As previously reported by Computer Weekly, Gibson – along with several others – is in the throes of a crowd-funding campaign, geared towards financing an IR35-related legal challenge against HMRC.
The group has already exceeded its initial 30-day fundraising target of £10,500, paving the way for them to enlist the help of a barrister to ascertain what grounds a successful legal challenge against HMRC could and should be based on.
According to Gibson, there are a number of potential directions an IR35-related legal challenge against HMRC could go.
Other challenges could centre on the Employment Status Service tool HMRC advises public sector organisations to use when classifying the engagements of their contractors, which has been previously described as “unfit for purpose”, said Gibson.

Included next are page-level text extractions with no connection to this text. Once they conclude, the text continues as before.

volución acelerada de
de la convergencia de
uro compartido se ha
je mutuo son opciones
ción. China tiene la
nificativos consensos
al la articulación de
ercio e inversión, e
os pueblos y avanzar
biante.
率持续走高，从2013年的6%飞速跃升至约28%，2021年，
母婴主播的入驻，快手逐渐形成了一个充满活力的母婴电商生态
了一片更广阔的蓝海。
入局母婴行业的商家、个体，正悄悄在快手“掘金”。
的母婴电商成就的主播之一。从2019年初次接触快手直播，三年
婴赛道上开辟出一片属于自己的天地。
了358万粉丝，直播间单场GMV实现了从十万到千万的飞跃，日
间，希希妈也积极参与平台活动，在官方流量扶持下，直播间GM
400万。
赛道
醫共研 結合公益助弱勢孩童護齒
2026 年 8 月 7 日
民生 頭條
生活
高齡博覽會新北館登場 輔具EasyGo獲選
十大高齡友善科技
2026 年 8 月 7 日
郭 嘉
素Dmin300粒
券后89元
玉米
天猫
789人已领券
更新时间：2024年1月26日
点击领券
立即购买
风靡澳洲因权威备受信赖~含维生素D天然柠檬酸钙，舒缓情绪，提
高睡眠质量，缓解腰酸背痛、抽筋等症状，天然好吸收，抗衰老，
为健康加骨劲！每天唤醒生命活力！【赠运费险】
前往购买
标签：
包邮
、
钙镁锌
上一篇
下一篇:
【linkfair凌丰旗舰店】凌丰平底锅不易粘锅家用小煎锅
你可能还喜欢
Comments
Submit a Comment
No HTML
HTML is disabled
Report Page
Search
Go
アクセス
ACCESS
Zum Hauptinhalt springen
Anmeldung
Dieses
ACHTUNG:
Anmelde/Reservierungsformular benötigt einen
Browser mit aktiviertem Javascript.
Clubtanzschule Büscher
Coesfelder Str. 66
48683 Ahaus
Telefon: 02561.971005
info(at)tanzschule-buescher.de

“There are a number of potential avenues that could be pursued, and we haven’t shut any of them off,” he said.
Since 6 April 2017, the onus for deciding whether or not contractors should be taxed in the same way as permanent employees (inside IR35) or off-payroll staff (outside IR35) has shifted to the public sector organisations they engage with.
In an ideal world, contractors would not have to resort to going to court to challenge HMRC over the “iniquity” of IR35, said Gibson, but the tax collection agency has left them with no other option.
“I’d like HMRC to drop the drawbridge and chat this through, so we can come up with something that is fair and equitable for all involved, because it clearly isn’t now,” he added.
“I’d really like not to have to go down the legal route at all – I’d like for us to sit down as sensible human beings and bash it out, but until they behave like grown-ups, we have to keep looking at the legal route.”
In a survey carried out by online recruitment firm CW Jobs, 71% of IT contractors report seeing their income slump as a result of the IR35 reforms coming into force, with around a third (29%) claiming to have seen an 11% to 20% drop in take-home pay.
Furthermore, 47% claim to have born witness to IT contractors exiting the public sector as a result of the new-look IR35 regime coming into play on 6 April, with 83% describing the private sector as a far more attractive place to work.
The survey results, published in mid-July 2017, also suggest contractor confidence in the ability of the public sector to deliver on digital projects has been negatively affected by the IR35 reforms.
For example, just under half of all respondents (47%) said they feared the public sector now lacks the digital skills needed to deliver on future projects.
This is a view shared by Gibson, who claims the IR35 reforms are out of step with the way our increasingly “gig-like” economy works.
“It is making our economy far less flexible and is punishing people who want the flexibility to move around the economy a lot more easily,” he said.
“It doesn’t suit everybody because some people like the security of having a permanent role, but that’s not the way the world is going and IR35 flies in the face of an ever-more progressive and flexible economy because it has the opposite effect.”
Computer Weekly put these points to HMRC, which responded with the following statement: “Public sector organisations and contractors are free to work with each other in a manner that suits their circumstances, however it’s fair that two people doing the same job should pay the same taxes. These reforms help ensure that happens.”